Fruto de esa larga tradición familiar nació el Alter Fritz, una de las especialidades más reconocidas de la casa. Se elabora exclusivamente con leche cruda de vaca procedente del valle de Toggenburgo, obtenida de animales alimentados sin ensilados, una práctica que contribuye a preservar la pureza y la excelente calidad de la materia prima. Se trata de un queso de pasta semidura, prensada, de color marfil a amarillo pálido, con una textura fina, tierna y ligeramente cremosa. Presenta una corteza natural de tonalidad ocre anaranjada, resultado de un esmerado proceso de maduración que se prolonga entre cinco y seis meses. Durante este tiempo, las piezas se frotan regularmente con una salmuera especial, conocida en alemán como Sulz, que favorece el desarrollo de su personalidad y de una corteza bien definida. Elaborado según una antigua receta familiar que continúa siendo uno de los secretos mejor guardados de la quesería, el Alter Fritz destaca por su aroma intenso y limpio. En boca ofrece un sabor pronunciado y especiado, con elegantes notas de frutos secos, un ligero toque picante y un final largo, equilibrado y persistente. Estas cualidades le han valido un importante reconocimiento internacional, entre ellos la medalla de oro en el prestigioso World Championship Cheese Contest, celebrado en Wisconsin.
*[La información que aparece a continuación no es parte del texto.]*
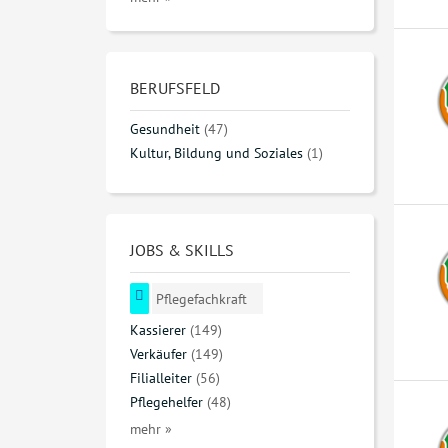
BERUFSFELD
Gesundheit
(47)
Kultur, Bildung und Soziales
(1)
JOBS & SKILLS
Pflegefachkraft
Kassierer
(149)
Verkäufer
(149)
Filialleiter
(56)
Pflegehelfer
(48)
mehr »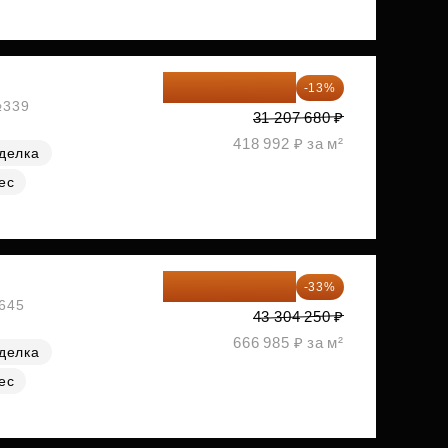
27 150 682 ₽
-13%
№339
31 207 680 ₽
418 992 ₽ за м²
делка
ес
29 013 848 ₽
-33%
№645
43 304 250 ₽
666 985 ₽ за м²
делка
ес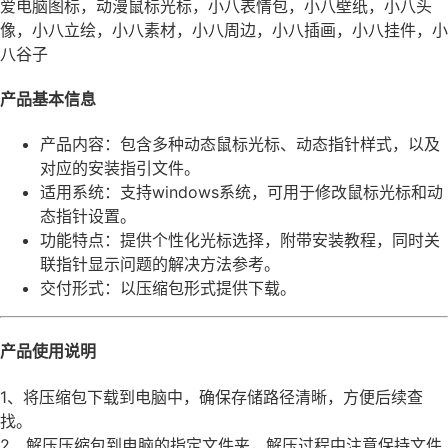
爱电脑图标，动漫鼠标光标，小八表情包，小八壁纸，小八头
像，小八立绘，小八素材，小八周边，小八插画，小八挂件，小
八谷子
产品基本信息
产品内容：包含多种动态鼠标光标、动态指针样式，以及
对应的安装指引文件。
适用系统：支持windows系统，可用于修改鼠标光标和动
态指针设置。
功能特点：提供个性化光标选择，附带安装教程，同时关
联指针显示问题的解决方法参考。
交付形式：以压缩包形式提供下载。
产品使用说明
1、将压缩包下载到电脑中，确保存储路径清晰，方便后续查
找。
2、解压压缩包到电脑的指定文件夹，解压过程中注意保持文件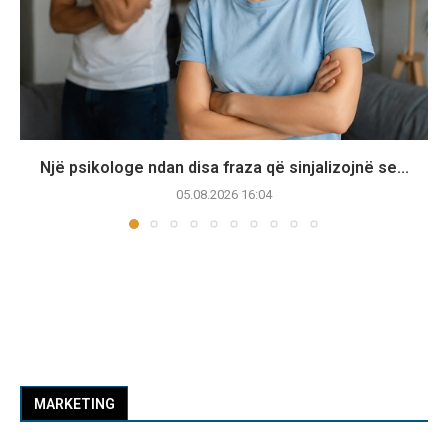
Një psikologe ndan disa fraza që sinjalizojnë se...
05.08.2026 16:04
MARKETING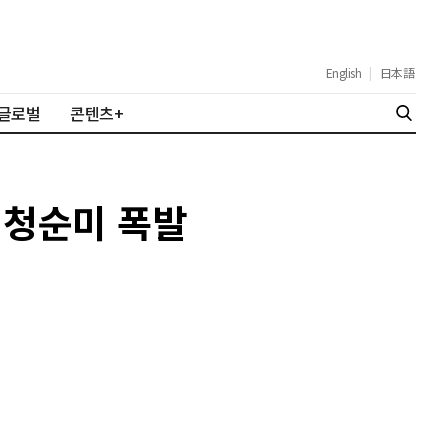
English
|
日本語
글로벌
콘텐츠+
고 청순미 폭발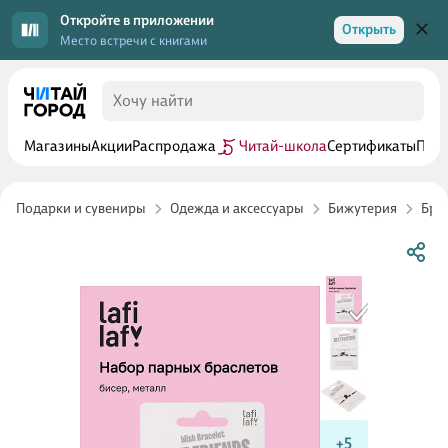
Откройте в приложении
Открыть
Место встречи с книгами
Магазины
Акции
Распродажа
Читай-школа
Сертификаты
Прог
Подарки и сувениры
Одежда и аксессуары
Бижутерия
Бра
+5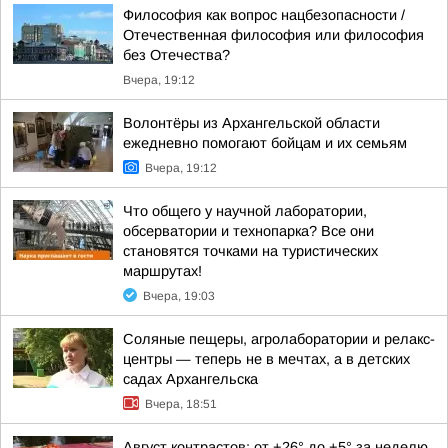
Философия как вопрос нацбезопасности /
Отечественная философия или философия
без Отечества?
Вчера, 19:12
Волонтёры из Архангельской области
ежедневно помогают бойцам и их семьям
Вчера, 19:12
Что общего у научной лаборатории,
обсерватории и технопарка? Все они
становятся точками на туристических
маршрутах!
Вчера, 19:03
Соляные пещеры, агролаборатории и релакс-
центры — теперь не в мечтах, а в детских
садах Архангельска
Вчера, 18:51
Август контрастов: от +26° до +5° за неделю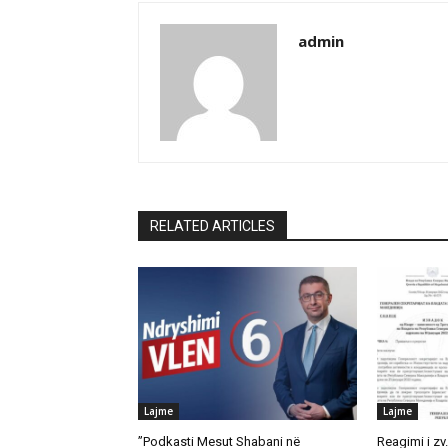
admin
RELATED ARTICLES
Lajme
Lajme
”Podkasti Mesut Shabani në
Reagimi i zv.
El Alter Fritz se disfruta plenamente a temperatura ambiente, lo que permite apreciar toda la complejidad de sus aromas y su textura cremosa. Resulta excelente en una tabla de quesos acompañado de pan de masa madre o pan de nueces, así como de manzana, pera, uvas o frutos secos, que realzan sus matices. También funde muy bien en gratinados, tostadas o platos de patata. Para el maridaje, armoniza especialmente con un vino blanco suizo elaborado con la variedad Chasselas o con un Pinot Noir de cuerpo ligero.